Difficile retour aux sourcesRocky 5Rocky 5, en 1990, était un bel exercice, un film très perfectible, mais qui tentait enfin de revenir aux sources. Stallone a dû se rendre compte qu'il avait poussé le bouchon un peu loin. Ainsi il tente de retrouver l'esprit du premier volet avec déjà cette volonté de bien finir sa saga, de lui apporter une conclusion digne. On reprend comme il est d'usage dans les quatre premières suites directes juste après le combat contre Drago. Rocky a pris quelques mauvais coups, qui lui ont laissé quelques lésions cérébrales. Ça permet à Stallone de retrouver la caractéristique originale de son personnage, cette simplicité et cette vulnérabilité qu'il planque sous la tchatche. Ensuite Rocky est ruiné par un comptable véreux. Il est contraint de vendre tout de son ancienne vie clinquante aux enchères et de revenir à la case départ, à ce vieux quartier de Philadelphie, toujours aussi délabré qui nous avait tant manqué lors des deux précédents opus. Le cinquième épisode, conçu pour être le dernier est donc bourré de clins d'oeil à la « mythologie » de Rocky. Burgess Meredith y refait une apparition lors d'un flash back assez émouvant. Adrian est toujours celle qui a la raison mais elle ne connaît plus cette dérive ou elle était volontaire et battante.
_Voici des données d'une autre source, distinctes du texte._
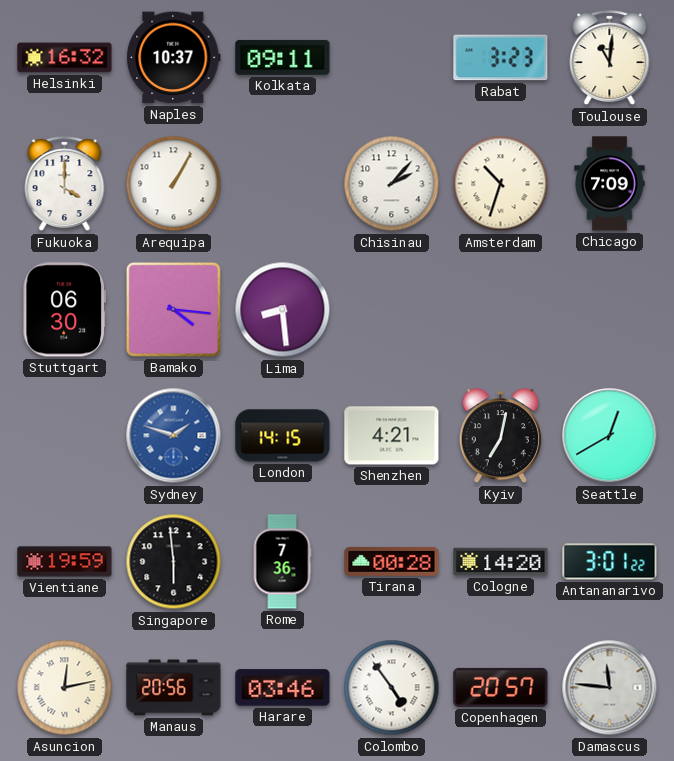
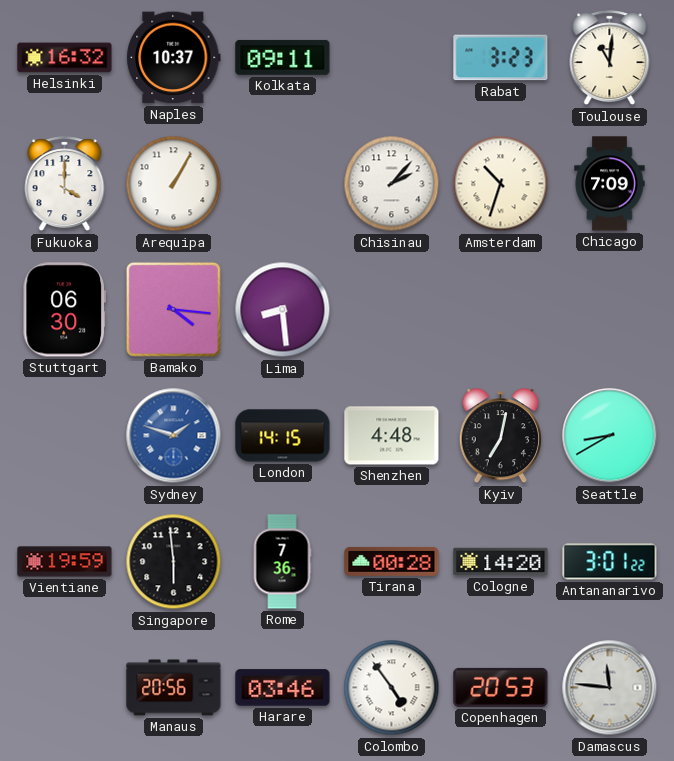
Shenzhen: 4:21 -> 4:48
Seattle: 12:40 -> 8:40
Asuncion: 12:13 -> none
Copenhagen: 20:57 -> 20:53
Tout le monde redevient humble et le retour est brutal.

Le problème du film en dehors de cette volonté salutaire de revenir à un peu d'authenticité, c'est son ressort dramatique extrêmement faible. Ce passage de flambeau poussif où Rocky veut devenir l'entraîneur d'un jeune boxeur qui en veut, Tommy Gunn. Délaissant son fils, il se consacre à ce poulain ingrat, manipulé par un promoteur franchement trouble (rappelant franchement Don King). John Avidsen, réalisateur du premier opus, est de retour derrière la caméra. L'effort est louable, le retour aux sources plein de promesses pourtant... Le centre du film se déplace sur la progéniture de Rocky (celle de Stallone aussi), une relation père-fils qui fonctionne assez mal et n'émeut pas autant qu'on le souhaiterait. D'autre part, l'erreur est de ne pas faire vraiment reprendre Rocky et de se concentrer sur ce poulain qui se retourne contre lui.
On retrouve certainement l'ambiance mais pas tout à fait l'esprit.
Rocky V laisse un goût inachevé, amer, car il n'apporte pas grand chose, on ne retrouve pas vraiment le héros, ni cette dynamique qui lui est propre. A noter que le combat attendu à la fin qui cristallise habituellement toutes les émotions, devient ici une bagarre de bar et de rue particulièrement ratée et frustrante. C'est ce qui ressort de ce cinquième épisode: de la frustration. Quelque chose manque, ce personnage qui renaît de toutes les ruines avec un coeur gros comme ça et une générosité à vous foutre les larmes aux yeux.

L'intention est là, bonne et sous exploitée, corrompue par un « place aux jeunes » très conformiste. Sauf que personne ne veut que Rocky cède sa place en sortant par la petite porte. Ça manquait de superbe. Outre les deux jeunes gens, acteurs assez médiocres, on passe notre temps à attendre que Rocky s'y remette envers et contre tout. Ça arrive un peu, mais n'importe comment, sans les points de repères dont le film est parsemé par ailleurs. Stallone a compris la dimension ultra nostalgique de son héros, ultra identitaire aussi, mais il l'a étrangement laissée de côté sur cet opus. On exigeait un retour, un dernier rappel, un vrai baroud d'honneur. Il fut grand.